The game is implemented below. It will play a game where both players take random (legal) actions. The MAX player is represented with a X and the MIN player with an O. The MAX player starts. Execute the code.

In [5]:
### import random
from copy import deepcopy
from typing import Sequence
import math

NONE = '.'
MAX = 'X'
MIN = 'O'
COLS = 7
ROWS = 6
N_WIN = 4


class ArrayState:
    #class that defines the state of the game
    def __init__(self, board, heights, n_moves):
        self.board = board
        self.heights = heights
        self.n_moves = n_moves

    @staticmethod
    def init():
        board = [[NONE] * ROWS for _ in range(COLS)]
        return ArrayState(board, [0] * COLS, 0)

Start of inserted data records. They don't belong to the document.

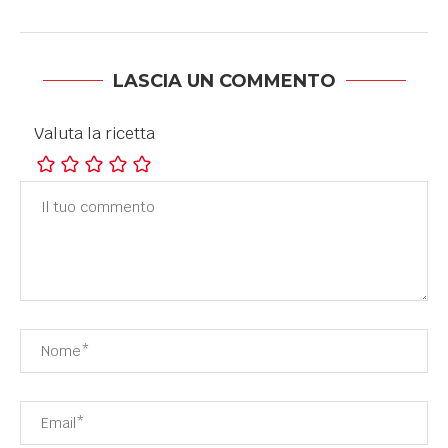
LASCIA UN COMMENTO
Valuta la ricetta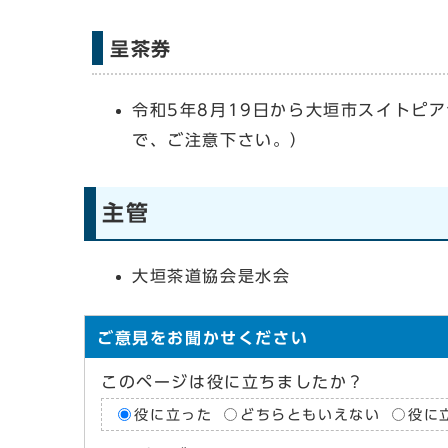
呈茶券
令和5年8月19日から大垣市スイトピ
で、ご注意下さい。）
主管
大垣茶道協会是水会
ご意見をお聞かせください
このページは役に立ちましたか？
役に立った
どちらともいえない
役に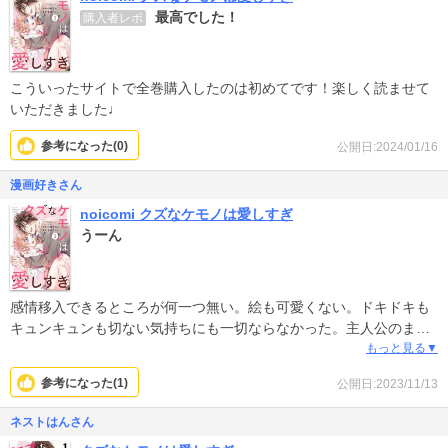
最高でした！
購入者レポ
こういったサイトで全巻購入したのは初めてです！楽しく読ませて
いただきました♩
参考になった(
0
)
公開日:2024/01/16
漫画好きさん
noicomi クズなケモノは愛しすぎ
うーん
感情移入できるところが何一つ無い。絵も可愛くない。ドキドキも
キュンキュンも切ない気持ちにも一切ならなかった。主人公のまつ
毛なに？？？？？しか出てこなかったw
もっと見る▼
参考になった(
1
)
公開日:2023/11/13
ネストはんさん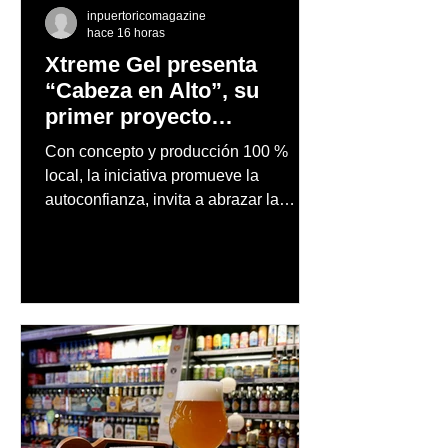
inpuertoricomagazine
hace 16 horas
Xtreme Gel presenta
“Cabeza en Alto”, su
primer proyecto
audiovisual concebido y
Con concepto y producción 100 %
producido completamente
local, la iniciativa promueve la
en Puerto Rico
autoconfianza, invita a abrazar la
autenticidad y anima a las personas a
afrontar cada reto con seguridad y
orgullo, consolidando un mensaje de
confianza y expresión personal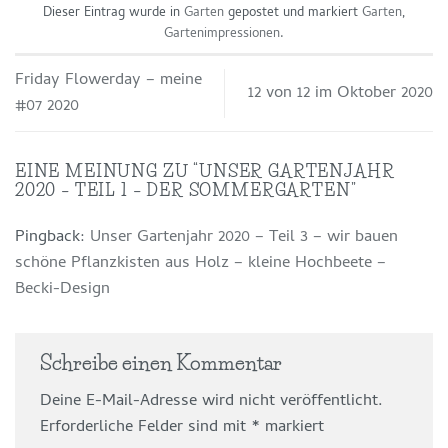
Dieser Eintrag wurde in
Garten
gepostet und markiert
Garten
,
Gartenimpressionen
.
Friday Flowerday – meine
12 von 12 im Oktober 2020
#07 2020
EINE MEINUNG ZU “
UNSER GARTENJAHR
2020 – TEIL 1 – DER SOMMERGARTEN
”
Pingback:
Unser Gartenjahr 2020 – Teil 3 – wir bauen
schöne Pflanzkisten aus Holz – kleine Hochbeete –
Becki-Design
Schreibe einen Kommentar
Deine E-Mail-Adresse wird nicht veröffentlicht.
Erforderliche Felder sind mit
*
markiert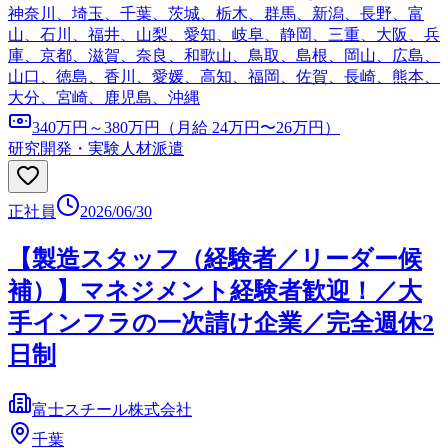
神奈川、埼玉、千葉、茨城、栃木、群馬、新潟、長野、富
山、石川、福井、山梨、愛知、岐阜、静岡、三重、大阪、兵
庫、京都、滋賀、奈良、和歌山、鳥取、島根、岡山、広島、
山口、徳島、香川、愛媛、高知、福岡、佐賀、長崎、熊本、
大分、宮崎、鹿児島、沖縄
340万円～380万円（月給 24万円〜26万円）
研究開発・実験
人材派遣
正社員
2026/06/30
【製造スタッフ（経験者／リーダー候
補）】マネジメント経験者歓迎！／大
手インフラの一次請け企業／完全週休2
日制
富士スチール株式会社
千葉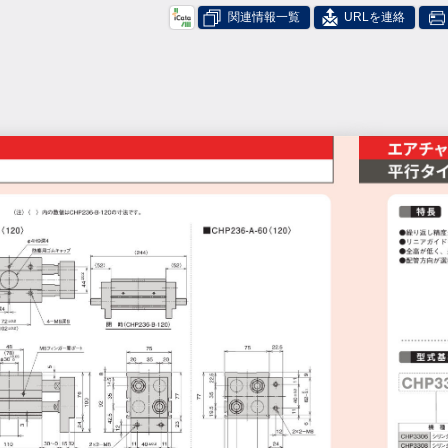
関連情報一覧
URLを連絡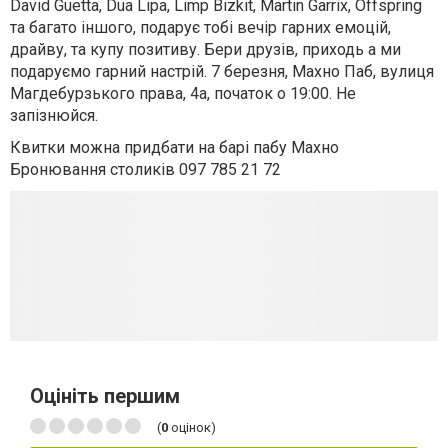
David Guetta, Dua Lipa, Limp Bizkit, Martin Garrix, Offspring
та багато іншого, подарує тобі вечір гарних емоцій,
драйву, та купу позитиву. Бери друзів, приходь а ми
подаруємо гарний настрій. 7 березня, Махно Паб, вулиця
Магдебурзького права, 4а, початок о 19:00. Не
запізнюйся.
Квитки можна придбати на барі пабу Махно
Бронювання столиків 097 785 21 72
Оцініть першим
(
0
оцінок)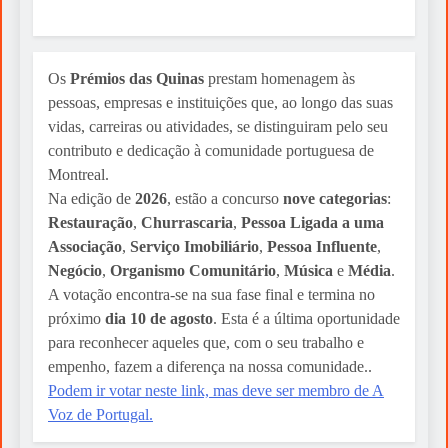
Os
Prémios das Quinas
prestam homenagem às
pessoas, empresas e instituições que, ao longo das suas
vidas, carreiras ou atividades, se distinguiram pelo seu
contributo e dedicação à comunidade portuguesa de
Montreal.
Na edição de
2026
, estão a concurso
nove categorias
:
Restauração
,
Churrascaria
,
Pessoa Ligada a uma
Associação
,
Serviço Imobiliário
,
Pessoa Influente
,
Negócio
,
Organismo Comunitário
,
Música
e
Média
.
A votação encontra-se na sua fase final e termina no
próximo
dia 10 de agosto
. Esta é a última oportunidade
para reconhecer aqueles que, com o seu trabalho e
empenho, fazem a diferença na nossa comunidade..
Podem ir votar neste link, mas deve ser membro de A
Voz de Portugal.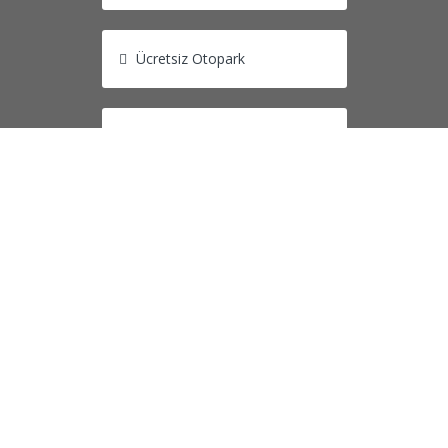
Ücretsiz Otopark
Yürüyüş Alanı
Soru?
Q
Ilıca Halk Plajı Kamp Alanı Aileler i
Evet aileler için uygun
Q
Ilıca Halk Plajı Kamp Alanı Denize Y
Evet denize sıfır konumda yer almakta
Q
Ilıca Halk Plajı Kamp Alanı denizi Nas
Sığ ve temiz bir denize sahip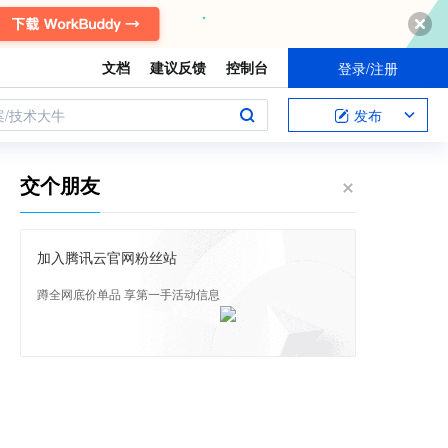
文档
建议反馈
控制台
登录/注册
案/技术大牛
发布
交个朋友
加入腾讯云官网粉丝站
蹲全网底价单品 享第一手活动信息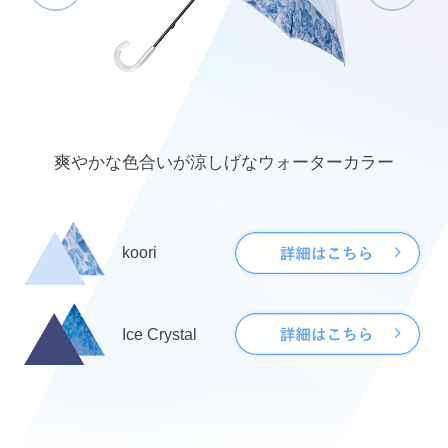
爽やかな色合いが涼しげなウォーターカラー
koori
Ice Crystal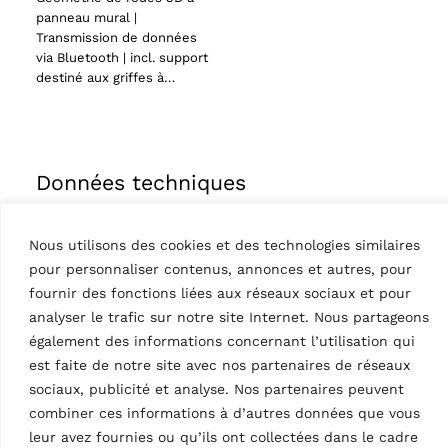
panneau mural |
Transmission de données
via Bluetooth | incl. support
destiné aux griffes à…
Données techniques
Nous utilisons des cookies et des technologies similaires
pour personnaliser contenus, annonces et autres, pour
fournir des fonctions liées aux réseaux sociaux et pour
analyser le trafic sur notre site Internet. Nous partageons
également des informations concernant l’utilisation qui
Batteries
est faite de notre site avec nos partenaires de réseaux
supplémentaires | 1
sociaux, publicité et analyse. Nos partenaires peuvent
jeu / 2 pièces
Caractéristiques
combiner ces informations à d’autres données que vous
leur avez fournies ou qu’ils ont collectées dans le cadre
Pays d’origine, droits douaniers
IT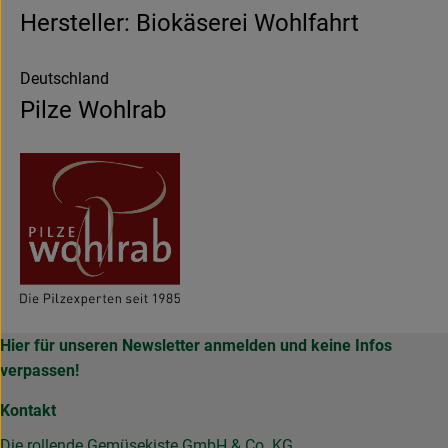
Hersteller: Biokäserei Wohlfahrt
Deutschland
Pilze Wohlrab
Hier für unseren Newsletter anmelden und keine Infos
verpassen!
Kontakt
Die rollende Gemüsekiste GmbH & Co. KG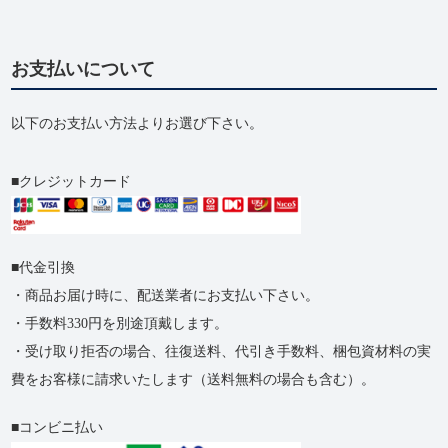
お支払いについて
以下のお支払い方法よりお選び下さい。
クレジットカード
代金引換
・商品お届け時に、配送業者にお支払い下さい。
・手数料330円を別途頂戴します。
・受け取り拒否の​場合、​往復送料、​代引き手数料、​梱包資材料の​実
費を​お客様に​請求いたします​（送料無料の​場合も​含む）。
コンビニ払い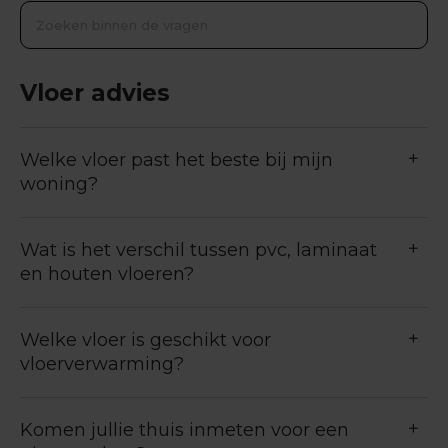
Vloer advies
Welke vloer past het beste bij mijn
woning?
Wat is het verschil tussen pvc, laminaat
en houten vloeren?
Welke vloer is geschikt voor
vloerverwarming?
Komen jullie thuis inmeten voor een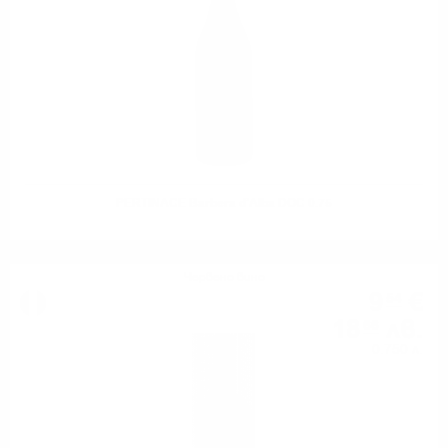
PERTINACE Barbera d’Alba DOC 0.75
Червено вино
9
€
54
18
лв.
66
0.750 л.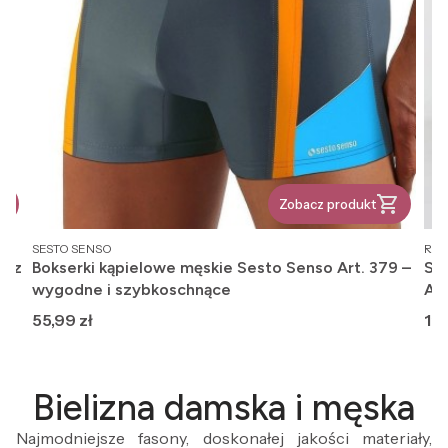
Zobacz produkt
PRODUCENT
PR
SESTO SENSO
REG
, z
Bokserki kąpielowe męskie Sesto Senso Art. 379 –
Ska
wygodne i szybkoschnące
An
Cena
Ce
55,99 zł
12,
Bielizna damska i męska
Najmodniejsze fasony, doskonałej jakości materiały,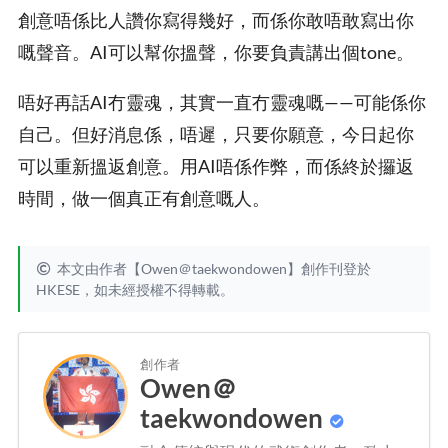
創意唔係比人讚你寫得幾好，而係你敢唔敢寫出你
嘅聲音。AI可以幫你搵聲，你要負責講出個tone。
唔好再話AI冇靈魂，其實一直冇靈魂嘅——可能係你
自己。但好消息係，唔遲，只要你願意，今日起你
可以重新搵返創意。用AI唔係作弊，而係終於攞返
時間，做一個真正有創意嘅人。
本文由作者【Owen＠taekwondowen】創作刊登於
HKESE，如未經授權不得轉載。
創作者
Owen＠
taekwondowen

def result(state: ArrayState, action: int) -> ArrayState:
    """Insert in the given column."""
    assert 0 <= action < COLS, "action must be a column number"

    if state.heights[action] >= ROWS:
        raise Exception('Column is full')

    player = MAX if state.n_moves % 2 == 0 else MIN

    board = deepcopy(state.board)
    board[action][ROWS - state.heights[action] - 1] = player

    heights = deepcopy(state.heights)
    heights[action] += 1

    return ArrayState(board, heights, state.n_moves + 1)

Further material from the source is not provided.